7 ways to have fun with the family at Christmas

This article is more than 7 years old
Make sure everyone’s happy, watch out for laughter at others’ expense, and above all enjoy your quirks and eccentricities

Many of us will be spending Christmas with family this year. Some of us are wildly excited at the prospect, some ambivalent and some will be dreading it. In the days after the event thousands of people will be having tense discussions with their partner, stuck on various motorways around the country, about how next year they will be spending Christmas at home with the curtains closed and the door locked, and definitely not seeing family.

But it needn’t be like this, in fact when asked about fun in childhood, most adults talk about family as the most significant factor in their having fun. So here are seven sure fire ways to ensure fun festivities with the family.

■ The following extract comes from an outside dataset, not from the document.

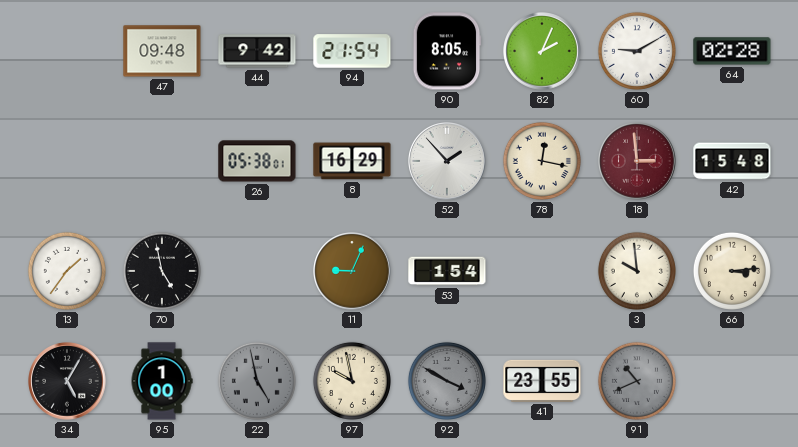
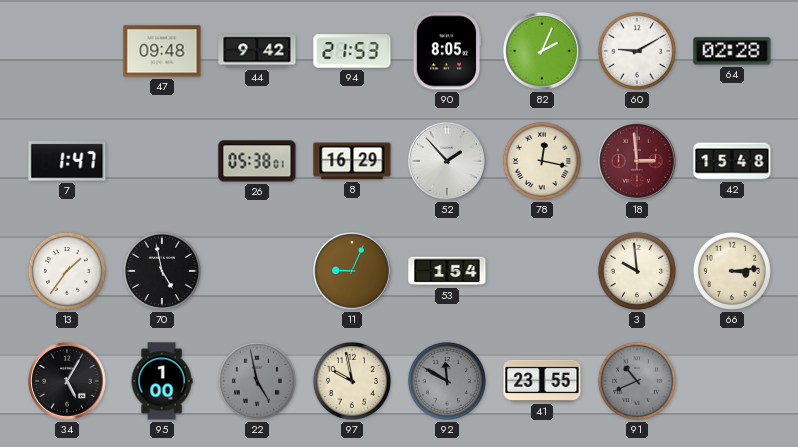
94: 21:54 -> 21:53
7: none -> 1:47
92: 3:50 -> 11:50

Fun is social, families are social. Families are tight-knit units where members are assumed to have a good time with one another. However, they are full of “characters” who know each other well – and often familiarity breeds contempt. But rather than getting annoyed at the foibles of family members, revel in them. Enjoy the bizarre interactions. You can make a game of such idiosyncrasies by playing “family eccentricities bingo”, where a bingo card listing things that people always say or do is given out to everyone on Christmas Eve. The objective is to fill the card by Boxing Day. The winner gets to choose the route of the ever-popular Boxing Day “bracing walk”.

Fun is often vicarious. Much of the fun we have is when others are having fun. This is never more evident than at Christmas, where the fun can deteriorate as the day wears on – particularly when the kids have been up since 3.30am. To avoid this, make sure you pay attention to the fun of others. That can be in ensuring that everyone is happy or content. They needn’t necessarily be having fun, but you will be.

Fun and funny aren’t the same thing. When Christmas is going well, the house is full of laughter. However, fun and funny are different things. Be careful that laughter is not directed towards one or two people consistently. Fun happens when people feel part of a group, and laughter can be a means of exclusion, even if it is not intended to be. This means paying attention to what we say and how we say it – and this needs care and a certain degree of management.

Fun is contextual. Think in advance of the situations in which your family tends to have fun. It is tempting to suggest things to do at Christmas because they always happen – but if nobody really enjoys a “nice board game”, why insist everyone play one? You can be imaginative about the ways in which some things your family do well can be accentuated. If you are in a family of show-offs, do things that allow people to show off. If your family is less gregarious, think how individual family members can feel included, but the key is that things are done together.

Much fun is had through repetition. For many of us, tradition plays a significant role at Christmas – particularly important for children. Make the most of your family traditions – perhaps invent new ones. Talking about the past is often fun and there are family stories that get told and retold. Make sure you make time for conversations about Christmases past – the children love hearing about their family in bygone years and older family members will love telling you all about it … again.

… but be relaxed about spontaneity. Many people find fun takes them by surprise and being spontaneous is important. This does not sit comfortably with many of our experiences of the festive season. Christmases are often planned with military precision, but it can be liberating to imagine that not all of the plans need happen if something else fun is going on. Treat the plans as a guide that will be partially met. As long as everyone is having fun, the overall objective is met. Mission accomplished.

Turn off the screens. Other people are at the heart of our fun. At Christmas the temptation is to concentrate on the material stuff – presents – and increasingly this means screens. However, the Christmases we remember fondly are full of happy times talking and laughing with those close to us.